東京外国語大学言語モジュール

接続助詞

これだけは覚えよう
接続助詞は、述語となっている動詞・形容詞・名詞について、主節との意味関係を示します。複文については、別にくわしい説明があります(→「Vて(て形)」、「AくてA・NAでNA・NでN」~「VてVます」、「理由」~「譲歩」)。くわしくは、それらのカードを見てください。
 以下、助詞ごとに用法を説明します。
Ⅰ 「て」
1 伝統的には「助詞」の1つとされていますが、現代語では動詞との結びつきが強いので、動詞の変化形の1つ(て形)として教えることが多いです。
2 それ自体は主節(S2)と従属節(S1)の間を単純につなぐだけですが、結果としていろいろな意味を表わします。くわしくは「VてVます」を見てください。
また、ことがらを列挙するときにも使います。くわしくは「AくてA・NAでNA・NでN」、「VてVます」を見てください。
(13)象は大きくて鼻が長いです。(→「AくてA・NAでNA・NでN」)
(1)朝起きて顔を洗います。(→「VてVます」)
3 「動詞+て」の形(て形)は、さまざまな複合的な述語形式を構成します。くわしくは「Vて(て形)」を見てください。
 
Ⅱ 「ながら」
 S1の述語が運動動詞の場合には、S1とS2が同時並存の関係にあることを表わします。
(2)テレビを見ながらごはんを食べました。
¶S1が状態動詞の場合には、S1とS2が矛盾・対立の関係にあることを表わします。
(14)田中さんは、知っていながら知らないふりをしました。
Ⅲ 「たり」「し」
ことがらを列挙するときに使います。
(3)学校で勉強をしたり運動をしたりします。(→「Vたり、Vたりします」)
(15)今年の夏休みは、海にも行きましたし、山にも登りました。
¶このうち、「たり」は伝統的には「助詞」の1つとされていますが、現代語では動詞との結びつきが強いので、動詞の変化形の1つ(たり形)として教えることが多いです。
Ⅳ 「ので」「から」
S1がS2の原因・理由であることを表わします。くわしくは「理由」を見てください。
(5)雨が降ったので運動会が中止になりました。
(6)雨が降ったから運動会が中止になりました。
Ⅴ 「のに」「けれども」「が」
S1とS2が矛盾・対立の関係にあることを表わします。くわしくは「逆接」を見てください。
(7)雨が降ったのに運動会がありました。
(8)雨が降ったけれども運動会がありました。
Ⅵ 「と」
S1とS2が単純にその順番で起きたことを表わすほか、仮定条件を表わします。くわしくは「条件」を見てください。
(4)春になると暖かくなります。
(16)暗いところで本を読むと目が悪くなります。
Ⅶ 「ば」「たら」「なら」
仮に想定されるS1がS2成立の条件であることを表わします。くわしくは「条件」を見てください。

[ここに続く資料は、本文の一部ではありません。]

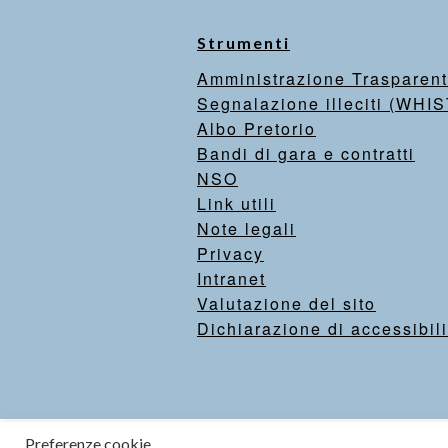
Strumenti
Amministrazione Trasparen
Segnalazione illeciti (WH
Albo Pretorio
Bandi di gara e contratti
NSO
Link utili
Note legali
Privacy
Intranet
Valutazione del sito
Dichiarazione di accessibili
Preferenze cookie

このうち、「ば」「たら」は伝統的には「助詞」の1つとされていますが、現代語では動詞との結びつきが強いので、動詞の変化形の1つ(ば形・たら形)として教えることが多いです。
(9)雨が降れば運動会を中止します。
(10)雨が降ったら運動会を中止します。
(11)雨が降るなら運動会を中止します。
Ⅷ 「ても」
英語のeven ifの表わす関係を表わします。くわしくは「譲歩」を見てください。
(12)雨が降っても運動会をします。